Stars flourish quickly and control a large portion of the market. The top left quadrant of the matrix contains stars. Stars are well-known items or brands in marketplaces that are seeing rapid growth; therefore, businesses should invest more in them. They contribute a large portion of the market share and earn a sizable revenue. Compared to those living in the other three quadrants, stars often produce higher ROI.

  • Cash cows (low growth, high market share)

The lifetime of products in this quadrant has successfully finished the start-up stage, and they are now in the saturation stage. It is not necessary to reinvest profits in order to consolidate, boost market share, or accelerate expansion. The emphasis is on assimilation. They give the company the ability to transform unknowns into market leaders, pay for administrative expenses, fund R&D, pay off debt, and distribute profits to shareholders. Investment in cash cows is advocated for businesses to keep up current levels of production.

  • Dogs (low growth, low market share)

Dogs have a small market share and a slow rate of market expansion. They neither produce money nor demand a lot of it. They are typically not worth spending on because they have little or negative cash returns and could be expensive to maintain. These items have cost disadvantages as a result of their small market share.
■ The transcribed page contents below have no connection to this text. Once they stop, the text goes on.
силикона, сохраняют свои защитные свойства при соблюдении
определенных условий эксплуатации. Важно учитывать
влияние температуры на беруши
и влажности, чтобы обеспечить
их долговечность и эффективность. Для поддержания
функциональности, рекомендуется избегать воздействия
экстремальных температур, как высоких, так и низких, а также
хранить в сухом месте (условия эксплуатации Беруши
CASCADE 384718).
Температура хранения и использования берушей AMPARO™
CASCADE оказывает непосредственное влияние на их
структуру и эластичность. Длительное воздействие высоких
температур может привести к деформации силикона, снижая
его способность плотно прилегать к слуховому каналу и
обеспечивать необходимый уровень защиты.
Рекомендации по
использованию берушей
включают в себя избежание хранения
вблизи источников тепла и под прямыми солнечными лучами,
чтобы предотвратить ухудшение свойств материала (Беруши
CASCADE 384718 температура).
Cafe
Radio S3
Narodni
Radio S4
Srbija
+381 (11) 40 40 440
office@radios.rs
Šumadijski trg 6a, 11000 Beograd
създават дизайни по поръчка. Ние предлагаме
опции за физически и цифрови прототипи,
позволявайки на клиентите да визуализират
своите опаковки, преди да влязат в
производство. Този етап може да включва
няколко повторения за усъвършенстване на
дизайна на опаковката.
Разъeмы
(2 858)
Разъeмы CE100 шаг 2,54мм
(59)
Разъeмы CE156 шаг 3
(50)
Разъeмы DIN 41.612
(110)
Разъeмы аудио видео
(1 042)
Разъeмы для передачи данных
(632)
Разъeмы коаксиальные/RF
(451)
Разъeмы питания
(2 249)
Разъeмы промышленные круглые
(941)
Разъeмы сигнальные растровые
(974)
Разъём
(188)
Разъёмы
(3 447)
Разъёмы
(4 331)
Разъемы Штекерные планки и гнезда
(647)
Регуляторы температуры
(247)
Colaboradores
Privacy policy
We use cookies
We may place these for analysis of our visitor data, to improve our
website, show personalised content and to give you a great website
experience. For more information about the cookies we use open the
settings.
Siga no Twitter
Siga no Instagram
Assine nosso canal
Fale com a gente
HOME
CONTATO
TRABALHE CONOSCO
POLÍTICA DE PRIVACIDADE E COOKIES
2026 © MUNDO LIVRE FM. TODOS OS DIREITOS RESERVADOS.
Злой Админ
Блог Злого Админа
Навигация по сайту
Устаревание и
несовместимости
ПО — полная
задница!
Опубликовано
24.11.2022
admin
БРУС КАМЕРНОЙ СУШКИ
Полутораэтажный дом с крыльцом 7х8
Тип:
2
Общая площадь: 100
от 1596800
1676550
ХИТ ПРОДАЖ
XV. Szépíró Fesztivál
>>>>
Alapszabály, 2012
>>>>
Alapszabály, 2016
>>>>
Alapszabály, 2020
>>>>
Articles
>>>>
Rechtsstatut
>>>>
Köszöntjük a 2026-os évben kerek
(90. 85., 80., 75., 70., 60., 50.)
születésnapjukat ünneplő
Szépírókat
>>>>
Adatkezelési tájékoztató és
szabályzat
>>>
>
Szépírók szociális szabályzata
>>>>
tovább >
  • Question marks (high growth, low market share)

Question Marks also referred to as “Problem Child,” are items with low market shares in an industry with strong growth. It’s not apparent which way these products will swing, which is why they are known as question marks. Will they ascend into the region of the stars or descend to the quarter of the dogs?

Pros & cons of BCG matrix



The following are the pros of a growth-share matrix.

  • Simple to carry out;
  • It’s a good place to start before doing more research.


The following are the cons of a BCG matrix.

  • The word “market” is not defined. Businesses can be categorized as “cash cows” when, in reality, they are “dogs” or the opposite.
  • Leaves out additional external factors that could drastically alter the scenario.
  • The growth of the industry and market share are not the primary drivers of profitability. Furthermore, a large market share does not always translate into large earnings.


Final Words

In conclusion, businesses can examine their functional areas or product lines using the BCG Growth-Share Matrix to help them decide how to deploy resources strategically. By charting units according to their market shares and growth rate, the matrix enables enterprises to determine whether their business units are in a strong or poor market position. This framework has become a commonly used tool for portfolio evaluation and strategic planning in businesses and business schools.